Friday, March 12, 2010

Shevet Achim Gam Yachad…

Hinê má tov hu má naím shevet achim gam yachad.
(Eis, quão bom e quão agradável, quando se sentam os irmãos em conjunto.)


Há alguns anos que não frequentava sinagogas ou antros judaicos. Ontem tive um reencontro esperado, de certo modo. Colega de meus tempos ortodoxos de Miami desde os idos de 1997 convidou-me à janta. Chegou em Miami há menos de uma semana, mas já me procurava nas redes sociais virtuais da vida moderna. Na última vez que o vi, em 2004, quem pagou o jantar fui eu, e ele aproveitava sua passagem por Miami para retribuir a gentileza.

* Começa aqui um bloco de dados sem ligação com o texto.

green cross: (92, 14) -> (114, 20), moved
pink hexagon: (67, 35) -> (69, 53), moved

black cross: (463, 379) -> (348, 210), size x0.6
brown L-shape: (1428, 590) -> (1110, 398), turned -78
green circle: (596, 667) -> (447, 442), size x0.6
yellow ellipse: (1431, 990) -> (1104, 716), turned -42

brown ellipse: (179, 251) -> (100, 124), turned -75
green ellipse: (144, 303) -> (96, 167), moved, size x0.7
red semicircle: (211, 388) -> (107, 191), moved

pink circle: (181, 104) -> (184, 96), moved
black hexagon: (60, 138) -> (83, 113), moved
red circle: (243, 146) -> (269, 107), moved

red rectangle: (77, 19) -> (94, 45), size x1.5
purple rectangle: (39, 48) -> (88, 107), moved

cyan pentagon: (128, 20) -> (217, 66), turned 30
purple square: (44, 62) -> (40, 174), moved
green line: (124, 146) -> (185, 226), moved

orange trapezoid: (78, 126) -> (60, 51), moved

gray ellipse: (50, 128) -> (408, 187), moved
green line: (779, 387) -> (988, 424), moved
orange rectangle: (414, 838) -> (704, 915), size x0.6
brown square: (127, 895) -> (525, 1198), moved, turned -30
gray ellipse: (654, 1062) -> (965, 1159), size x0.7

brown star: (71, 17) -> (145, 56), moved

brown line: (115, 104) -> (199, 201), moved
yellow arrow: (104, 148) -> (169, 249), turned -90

O papo começou cheio de saudosismos e memórias recontadas, o que fizemos, por onde estivemos e o que esperamos de nosso futuro. Enquanto apenas sorriamos com contos absurdos, sua viagem a Búzios por motivos religiosos (ao que perguntei se a próxima viagem destinaria-se a Las Vegas), minha situação pitoresca no último vôo de minha estadia brasileira (onde crentes fizeram o papel de judeus ortodoxos), ou sobre os planos de sustento de cada um de nós, a paz reinava à mesa.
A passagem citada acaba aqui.